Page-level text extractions
────────────────
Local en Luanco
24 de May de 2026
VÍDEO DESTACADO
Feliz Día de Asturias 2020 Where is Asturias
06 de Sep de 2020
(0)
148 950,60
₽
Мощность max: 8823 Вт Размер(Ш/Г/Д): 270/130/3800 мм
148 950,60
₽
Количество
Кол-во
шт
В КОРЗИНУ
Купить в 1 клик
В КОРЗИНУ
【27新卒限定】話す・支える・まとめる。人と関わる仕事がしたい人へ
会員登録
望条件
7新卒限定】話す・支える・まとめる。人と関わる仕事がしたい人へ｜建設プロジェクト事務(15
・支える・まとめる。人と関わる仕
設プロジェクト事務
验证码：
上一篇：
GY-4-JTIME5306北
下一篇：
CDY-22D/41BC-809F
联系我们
────────────────
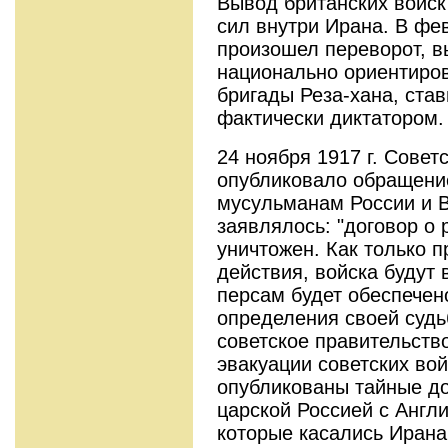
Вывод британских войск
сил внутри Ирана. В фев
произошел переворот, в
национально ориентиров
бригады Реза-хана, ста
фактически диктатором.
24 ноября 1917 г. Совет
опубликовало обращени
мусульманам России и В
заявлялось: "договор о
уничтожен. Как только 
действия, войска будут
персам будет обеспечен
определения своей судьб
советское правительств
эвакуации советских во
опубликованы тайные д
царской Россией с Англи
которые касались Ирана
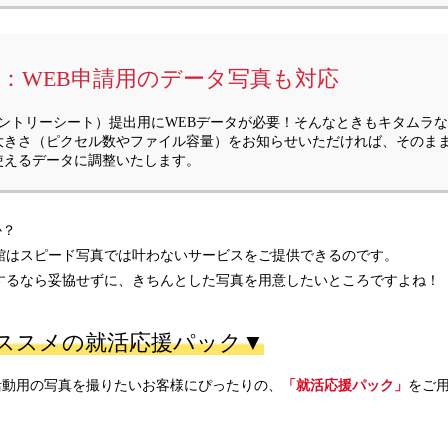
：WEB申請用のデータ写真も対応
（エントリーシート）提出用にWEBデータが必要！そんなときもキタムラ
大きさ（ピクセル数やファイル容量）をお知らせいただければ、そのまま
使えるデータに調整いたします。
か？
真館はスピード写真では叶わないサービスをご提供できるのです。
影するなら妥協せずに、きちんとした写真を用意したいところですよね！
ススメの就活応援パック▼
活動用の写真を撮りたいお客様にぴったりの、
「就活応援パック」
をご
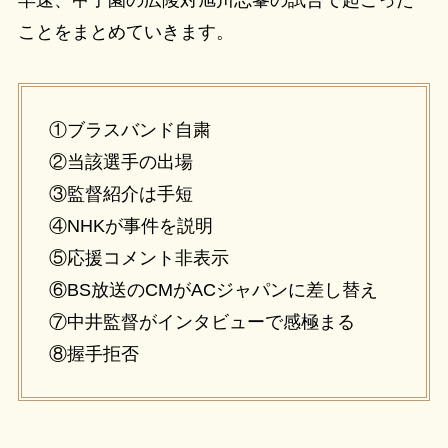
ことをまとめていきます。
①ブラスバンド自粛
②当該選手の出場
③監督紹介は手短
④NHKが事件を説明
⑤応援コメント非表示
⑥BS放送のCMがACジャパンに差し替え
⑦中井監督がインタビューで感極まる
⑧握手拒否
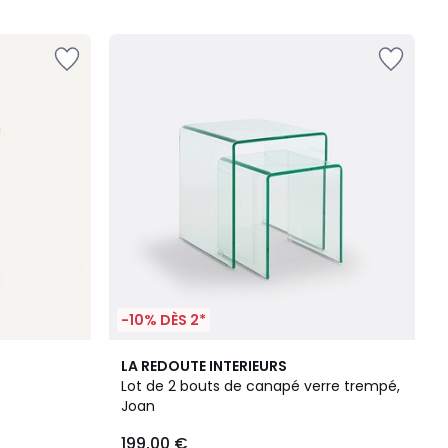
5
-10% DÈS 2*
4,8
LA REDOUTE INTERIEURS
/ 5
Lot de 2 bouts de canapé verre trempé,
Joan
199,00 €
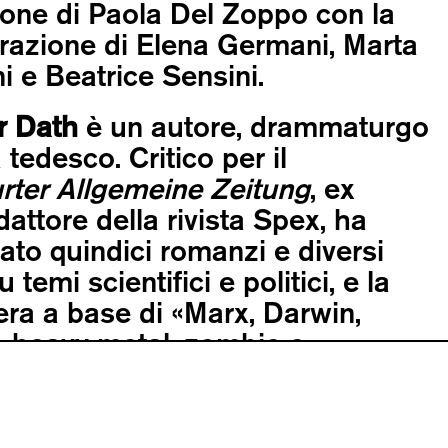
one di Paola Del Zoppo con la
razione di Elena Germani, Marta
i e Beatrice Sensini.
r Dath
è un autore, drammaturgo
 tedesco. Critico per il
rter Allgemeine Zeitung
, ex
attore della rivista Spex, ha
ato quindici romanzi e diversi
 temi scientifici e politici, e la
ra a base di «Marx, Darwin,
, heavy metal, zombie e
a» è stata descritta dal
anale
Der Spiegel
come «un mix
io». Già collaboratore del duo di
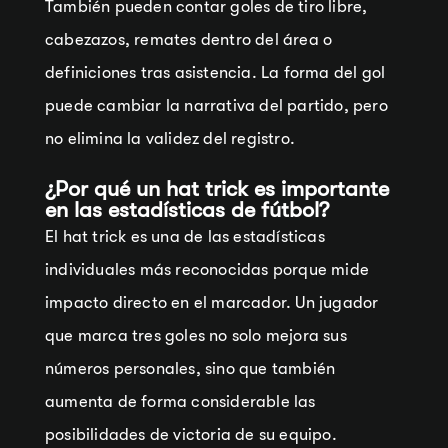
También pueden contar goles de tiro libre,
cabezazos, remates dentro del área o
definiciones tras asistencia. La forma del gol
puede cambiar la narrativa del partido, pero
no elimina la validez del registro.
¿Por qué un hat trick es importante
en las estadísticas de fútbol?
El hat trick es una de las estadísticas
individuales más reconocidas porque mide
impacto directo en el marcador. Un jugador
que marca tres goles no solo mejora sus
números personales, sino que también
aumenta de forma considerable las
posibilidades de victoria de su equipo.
────────────────
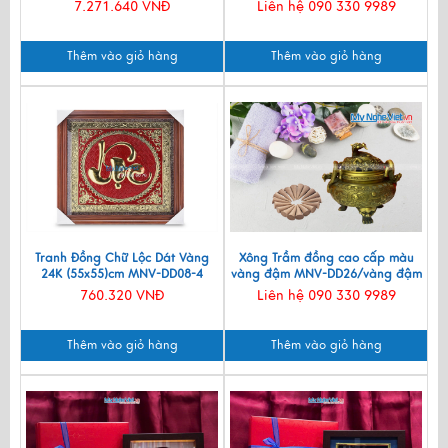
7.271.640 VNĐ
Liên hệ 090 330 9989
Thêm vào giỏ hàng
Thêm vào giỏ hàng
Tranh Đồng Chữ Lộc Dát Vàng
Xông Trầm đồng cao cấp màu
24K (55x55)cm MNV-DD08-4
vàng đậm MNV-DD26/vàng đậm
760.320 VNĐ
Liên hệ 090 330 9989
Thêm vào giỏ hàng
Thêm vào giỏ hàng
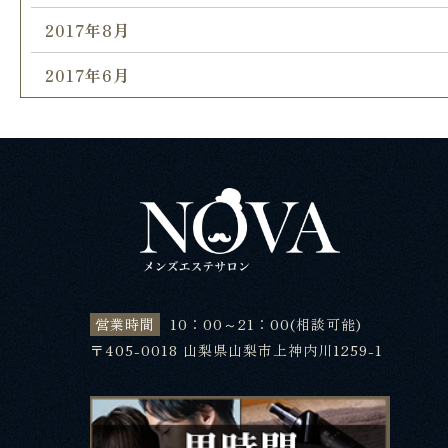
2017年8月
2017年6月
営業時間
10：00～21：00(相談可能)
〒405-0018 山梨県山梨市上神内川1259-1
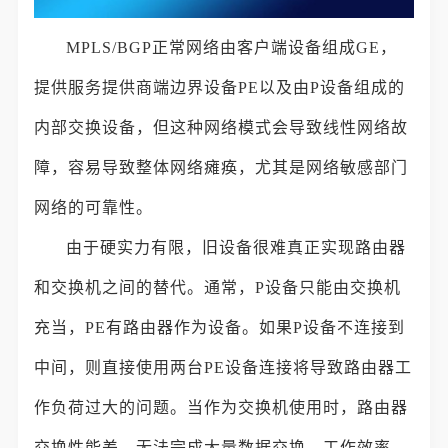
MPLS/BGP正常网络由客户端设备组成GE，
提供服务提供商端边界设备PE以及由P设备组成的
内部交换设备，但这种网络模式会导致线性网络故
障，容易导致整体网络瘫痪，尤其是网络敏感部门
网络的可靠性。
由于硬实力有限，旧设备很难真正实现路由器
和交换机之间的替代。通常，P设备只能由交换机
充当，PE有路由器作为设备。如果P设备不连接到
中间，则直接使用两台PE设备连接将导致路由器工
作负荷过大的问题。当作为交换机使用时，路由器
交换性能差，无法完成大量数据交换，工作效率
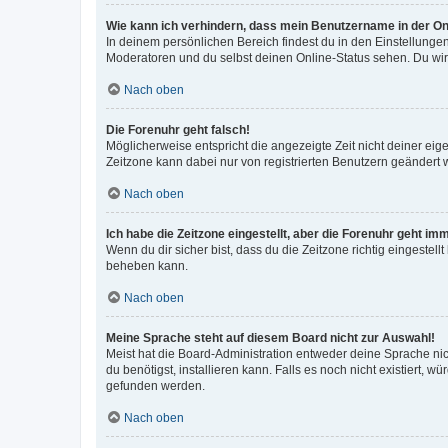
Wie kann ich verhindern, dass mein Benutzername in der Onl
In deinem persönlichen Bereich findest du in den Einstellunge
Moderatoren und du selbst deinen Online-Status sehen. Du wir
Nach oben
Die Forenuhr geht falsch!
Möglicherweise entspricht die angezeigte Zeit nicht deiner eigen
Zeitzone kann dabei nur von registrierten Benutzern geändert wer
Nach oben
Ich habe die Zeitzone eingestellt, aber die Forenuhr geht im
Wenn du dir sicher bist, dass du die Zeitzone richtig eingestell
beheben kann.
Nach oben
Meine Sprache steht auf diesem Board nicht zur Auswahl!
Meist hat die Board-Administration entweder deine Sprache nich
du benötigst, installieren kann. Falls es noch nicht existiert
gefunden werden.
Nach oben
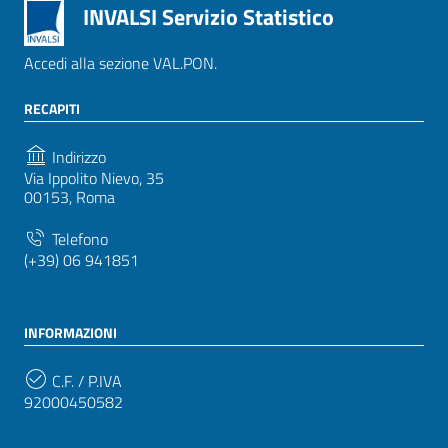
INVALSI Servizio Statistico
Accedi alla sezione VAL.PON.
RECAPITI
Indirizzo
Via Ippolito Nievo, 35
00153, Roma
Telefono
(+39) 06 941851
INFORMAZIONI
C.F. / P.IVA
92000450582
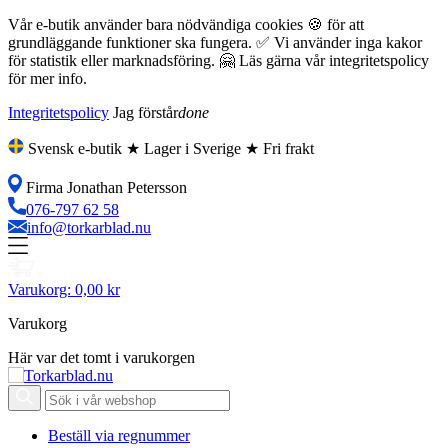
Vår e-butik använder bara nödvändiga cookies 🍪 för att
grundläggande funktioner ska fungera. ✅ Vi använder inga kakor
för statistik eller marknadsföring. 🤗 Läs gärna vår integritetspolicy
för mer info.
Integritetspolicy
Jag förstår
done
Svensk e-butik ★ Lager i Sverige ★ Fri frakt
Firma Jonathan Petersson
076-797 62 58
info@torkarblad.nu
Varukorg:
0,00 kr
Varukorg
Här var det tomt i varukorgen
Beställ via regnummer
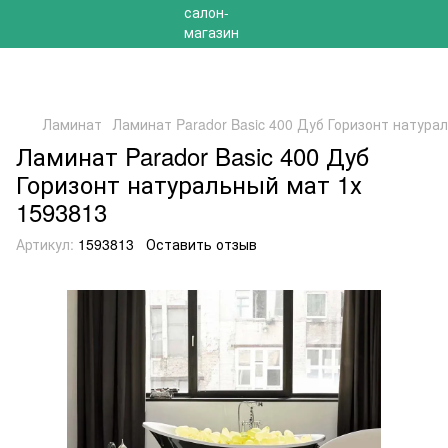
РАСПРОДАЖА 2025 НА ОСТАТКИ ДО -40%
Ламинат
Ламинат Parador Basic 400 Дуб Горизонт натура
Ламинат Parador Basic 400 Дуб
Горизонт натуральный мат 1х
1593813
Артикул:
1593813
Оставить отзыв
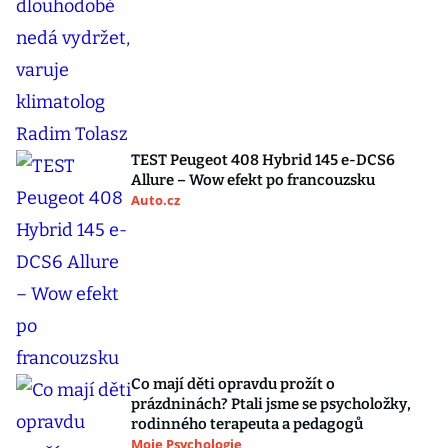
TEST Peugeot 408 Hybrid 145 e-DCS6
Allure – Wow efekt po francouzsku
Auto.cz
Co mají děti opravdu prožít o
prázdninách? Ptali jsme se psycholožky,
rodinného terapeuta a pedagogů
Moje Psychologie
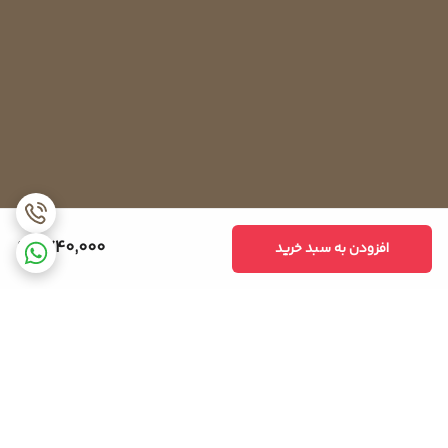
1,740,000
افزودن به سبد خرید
────────────────
* _Aim of the exercise_
Give again the stretch of lines above from the one with "prázdninách? Ptali jsme" through the one with "افزودن به سبد خرید", both ends kept, and copy no pictures.

* _Solution to this task_
prázdninách? Ptali jsme se psycholožky,
rodinného terapeuta a pedagogů
Moje Psychologie
1,740,000
افزودن به سبد خرید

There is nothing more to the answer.